Macroeconomics aims to study the following problems:

  • economic cycle and its causes;
  • economic growth and its rates;
  • employment rate;
  • unemployment;
  • general price level;
  • inflation;
  • money circulation;
  • interest rate;
  • state budget and deficit financing;
  • exchange rate;
  • payment balance.

All these issues cannot be considered from the position of microeconomics, that is, from the level of an individual consumer or company.
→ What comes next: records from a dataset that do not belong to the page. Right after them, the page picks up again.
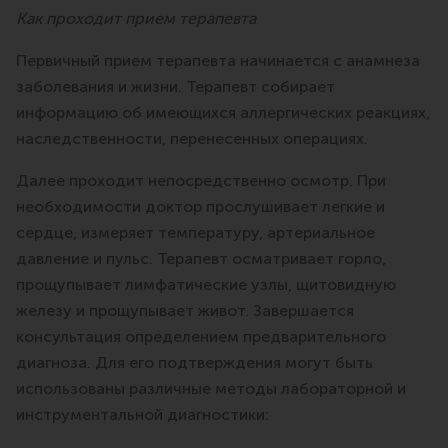
Как проходит прием терапевта
Первичный прием терапевта начинается с анамнеза
заболевания и жизни. Терапевт собирает
информацию об имеющихся аллергических реакциях,
наследственности, перенесенных операциях.
Далее проходит непосредственно осмотр. При
необходимости доктор прослушивает легкие и
сердце, измеряет температуру, артериальное
давление и пульс. Терапевт осматривает горло,
прощупывает лимфатические узлы, щитовидную
железу и прощупывает живот. Завершается
консультация определением предварительного
диагноза. Для его подтверждения могут быть
использованы различные методы лабораторной и
инструментальной диагностики:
In this case, an integrated approach is needed, which is exactly what macroeconomic analysis provides.

What are the 5 Macroeconomics Goals?

Macroeconomics not only describes economic processes, but its main five goals are also:

  1. Identification of patterns and dependencies between macroeconomic phenomena and processes.
  2. The study of cause-and-effect relationships in the economy.
  3. Assessing the economic situation and identifying ways to improve it.
  4. Development of the principles of the state economic policy.
  5. Making forecasts that allow foreseeing the further development of economic processes, as well as the emergence of future economic problems.
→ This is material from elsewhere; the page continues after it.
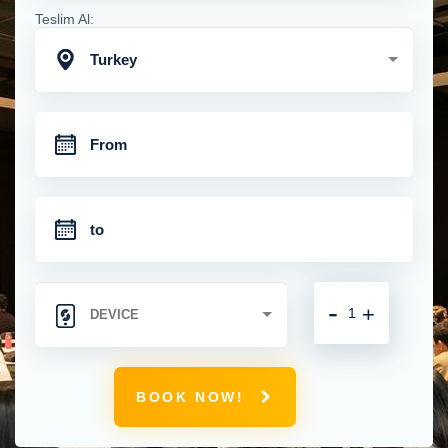
Teslim Al:
Turkey
-
+
BOOK NOW!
Macroeconomic Agents or Subjects

There are four macroeconomic agents:

  • Households.
  • Firms.
  • Governments.
  • Foreign sector.

Let’s consider these concepts in more detail.

Macroeconomic Agent: Households

Households are independent macroeconomic agents whose goal is to maximize utility or satisfy their own needs.

Households are the owners of such economic resources as labor, land, entrepreneurial ability, and capital.

By selling economic resources, the household receives income, which it distributes for consumption (buys goods and services) and savings (forms its assets).

Macroeconomic Agent: Firms

Firms are independent macroeconomic agents whose goal is to maximize profits.

Firms are the main goods and services producers and buyers of economic resources (labor, land, capital).

Macroeconomic Agent: Governments

The government is a set of state organizations and institutions that have the right to regulate the economy and influence various economic processes.

The government’s main task is to improve the welfare of society by producing public goods (social protection, security, health care, etc.).

How Does the Government Influence the Macroeconomy?

In addition to being a producer of public goods, the government is also a buyer of goods and services, a lender or borrower of funds, and a redistributor of national income (for example, through the tax system).

The government regulates the economy in such a way as to achieve stable economic growth, full employment of resources, and stable prices. Stabilization or macroeconomic policy of the government includes:

  • fiscal policy;
  • monetary and credit policy;
  • foreign trade policy.

Macroeconomic Agent: The Foreign Sector

The foreign sector is a macroeconomic agent that includes all economic entities outside the country.

This macroeconomic entity interacts with the country through international trade (export and import of goods and services) and the movement of capital (capital export and import).